Assigned task.
Starting at the line that contains "Outline any instance of esophagus.", transcribe every remaining line of the data below exactly, and omit all pictures.

Collected data:
• • • • • • •
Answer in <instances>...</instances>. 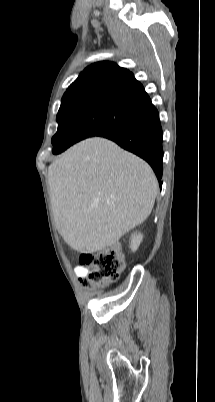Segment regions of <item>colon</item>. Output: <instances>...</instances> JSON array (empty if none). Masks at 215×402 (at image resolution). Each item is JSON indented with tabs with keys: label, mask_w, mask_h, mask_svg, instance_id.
Masks as SVG:
<instances>
[{
	"label": "colon",
	"mask_w": 215,
	"mask_h": 402,
	"mask_svg": "<svg viewBox=\"0 0 215 402\" xmlns=\"http://www.w3.org/2000/svg\"><path fill=\"white\" fill-rule=\"evenodd\" d=\"M80 263L89 268L83 283L91 287H100L116 281L124 266L121 254L115 249L84 254L80 258Z\"/></svg>",
	"instance_id": "5ec220e1"
}]
</instances>
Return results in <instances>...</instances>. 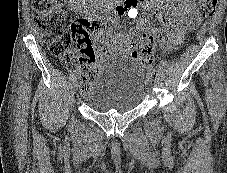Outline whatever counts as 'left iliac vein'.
Returning <instances> with one entry per match:
<instances>
[{
  "label": "left iliac vein",
  "mask_w": 227,
  "mask_h": 173,
  "mask_svg": "<svg viewBox=\"0 0 227 173\" xmlns=\"http://www.w3.org/2000/svg\"><path fill=\"white\" fill-rule=\"evenodd\" d=\"M146 81H147L148 85H152L153 76H152V74L149 73V72H148L147 75H146Z\"/></svg>",
  "instance_id": "left-iliac-vein-1"
}]
</instances>
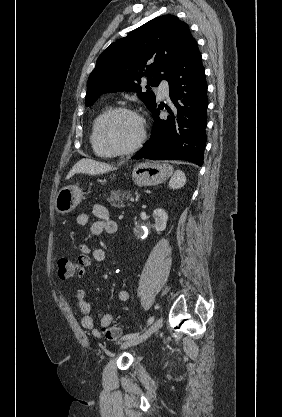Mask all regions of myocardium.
I'll list each match as a JSON object with an SVG mask.
<instances>
[{"instance_id":"1","label":"myocardium","mask_w":282,"mask_h":417,"mask_svg":"<svg viewBox=\"0 0 282 417\" xmlns=\"http://www.w3.org/2000/svg\"><path fill=\"white\" fill-rule=\"evenodd\" d=\"M120 115H129L134 118H136L140 125V134L138 138L131 144L125 145V146H115L113 145L109 140V127L112 123V121L120 116ZM146 125L143 117L138 114L136 111L118 107L115 109H112L103 119L101 126H100V138H101V144L102 146L110 153V154H120V153H126L130 152L132 150H135L139 146L142 145V143L146 139Z\"/></svg>"}]
</instances>
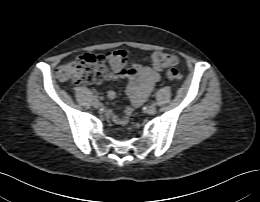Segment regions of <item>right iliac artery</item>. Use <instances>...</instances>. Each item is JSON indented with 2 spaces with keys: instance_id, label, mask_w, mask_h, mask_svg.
Segmentation results:
<instances>
[{
  "instance_id": "82829eb1",
  "label": "right iliac artery",
  "mask_w": 260,
  "mask_h": 202,
  "mask_svg": "<svg viewBox=\"0 0 260 202\" xmlns=\"http://www.w3.org/2000/svg\"><path fill=\"white\" fill-rule=\"evenodd\" d=\"M98 98H99V97H98L97 95L94 96V99H95V100H98Z\"/></svg>"
}]
</instances>
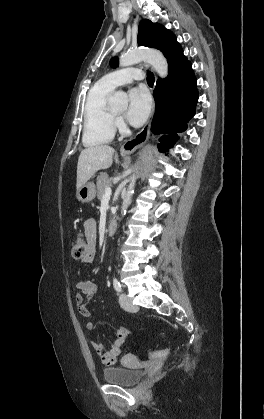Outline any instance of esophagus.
I'll return each instance as SVG.
<instances>
[{
  "mask_svg": "<svg viewBox=\"0 0 264 419\" xmlns=\"http://www.w3.org/2000/svg\"><path fill=\"white\" fill-rule=\"evenodd\" d=\"M154 109L152 111V115L148 122L144 125V127L131 139L125 141L122 146L120 147V153L122 155H130L136 149H138L148 138L151 120L153 117Z\"/></svg>",
  "mask_w": 264,
  "mask_h": 419,
  "instance_id": "obj_1",
  "label": "esophagus"
}]
</instances>
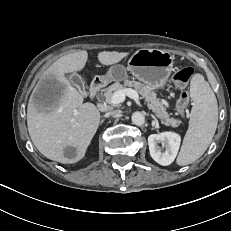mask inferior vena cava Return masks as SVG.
• • • • • • •
Reply.
Outline any instance of esophagus.
I'll return each instance as SVG.
<instances>
[{
  "mask_svg": "<svg viewBox=\"0 0 264 419\" xmlns=\"http://www.w3.org/2000/svg\"><path fill=\"white\" fill-rule=\"evenodd\" d=\"M154 109L152 111V115L148 122L144 125V127L131 139L125 141L122 146L120 147V153L122 155H130L136 149H138L148 138L151 120L153 117Z\"/></svg>",
  "mask_w": 264,
  "mask_h": 419,
  "instance_id": "obj_1",
  "label": "esophagus"
}]
</instances>
mask inferior vena cava Return masks as SVG.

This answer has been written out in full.